* TASK STATEMENT:
Copy each line below without leaving any out.

(Beginning of INPUT)

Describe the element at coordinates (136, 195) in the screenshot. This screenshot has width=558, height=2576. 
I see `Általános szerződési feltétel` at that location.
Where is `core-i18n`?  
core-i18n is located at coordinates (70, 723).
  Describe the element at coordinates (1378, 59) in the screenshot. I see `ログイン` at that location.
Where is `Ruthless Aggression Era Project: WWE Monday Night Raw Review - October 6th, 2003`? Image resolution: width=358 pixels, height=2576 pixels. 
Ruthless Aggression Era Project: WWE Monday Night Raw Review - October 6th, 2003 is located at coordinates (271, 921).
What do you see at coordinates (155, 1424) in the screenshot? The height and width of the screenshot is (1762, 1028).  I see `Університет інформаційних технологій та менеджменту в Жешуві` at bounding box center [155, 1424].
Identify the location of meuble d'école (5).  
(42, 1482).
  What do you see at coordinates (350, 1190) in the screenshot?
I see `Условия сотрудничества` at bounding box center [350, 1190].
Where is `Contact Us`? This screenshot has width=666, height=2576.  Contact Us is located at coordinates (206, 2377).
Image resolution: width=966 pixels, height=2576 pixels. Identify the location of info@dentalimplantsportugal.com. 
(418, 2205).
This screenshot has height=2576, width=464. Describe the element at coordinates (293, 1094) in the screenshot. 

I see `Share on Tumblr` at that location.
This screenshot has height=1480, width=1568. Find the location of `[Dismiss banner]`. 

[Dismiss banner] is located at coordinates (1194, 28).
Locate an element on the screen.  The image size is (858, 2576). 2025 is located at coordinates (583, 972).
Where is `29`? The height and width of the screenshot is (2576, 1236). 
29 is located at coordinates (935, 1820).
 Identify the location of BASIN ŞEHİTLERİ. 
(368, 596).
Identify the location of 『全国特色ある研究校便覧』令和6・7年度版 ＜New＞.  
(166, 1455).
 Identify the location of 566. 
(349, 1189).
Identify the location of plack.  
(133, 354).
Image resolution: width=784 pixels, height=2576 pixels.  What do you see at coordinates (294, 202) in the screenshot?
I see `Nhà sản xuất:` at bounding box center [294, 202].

(End of INPUT)

* FINAL ANSWER:
Describe the element at coordinates (136, 195) in the screenshot. This screenshot has width=558, height=2576. 
I see `Általános szerződési feltétel` at that location.
Where is `core-i18n`?  
core-i18n is located at coordinates (70, 723).
  Describe the element at coordinates (1378, 59) in the screenshot. I see `ログイン` at that location.
Where is `Ruthless Aggression Era Project: WWE Monday Night Raw Review - October 6th, 2003`? Image resolution: width=358 pixels, height=2576 pixels. 
Ruthless Aggression Era Project: WWE Monday Night Raw Review - October 6th, 2003 is located at coordinates (271, 921).
What do you see at coordinates (155, 1424) in the screenshot? The height and width of the screenshot is (1762, 1028).  I see `Університет інформаційних технологій та менеджменту в Жешуві` at bounding box center [155, 1424].
Identify the location of meuble d'école (5).  
(42, 1482).
  What do you see at coordinates (350, 1190) in the screenshot?
I see `Условия сотрудничества` at bounding box center [350, 1190].
Where is `Contact Us`? This screenshot has width=666, height=2576.  Contact Us is located at coordinates (206, 2377).
Image resolution: width=966 pixels, height=2576 pixels. Identify the location of info@dentalimplantsportugal.com. 
(418, 2205).
This screenshot has height=2576, width=464. Describe the element at coordinates (293, 1094) in the screenshot. 

I see `Share on Tumblr` at that location.
This screenshot has height=1480, width=1568. Find the location of `[Dismiss banner]`. 

[Dismiss banner] is located at coordinates (1194, 28).
Locate an element on the screen.  The image size is (858, 2576). 2025 is located at coordinates (583, 972).
Where is `29`? The height and width of the screenshot is (2576, 1236). 
29 is located at coordinates (935, 1820).
 Identify the location of BASIN ŞEHİTLERİ. 
(368, 596).
Identify the location of 『全国特色ある研究校便覧』令和6・7年度版 ＜New＞.  
(166, 1455).
 Identify the location of 566. 
(349, 1189).
Identify the location of plack.  
(133, 354).
Image resolution: width=784 pixels, height=2576 pixels.  What do you see at coordinates (294, 202) in the screenshot?
I see `Nhà sản xuất:` at bounding box center [294, 202].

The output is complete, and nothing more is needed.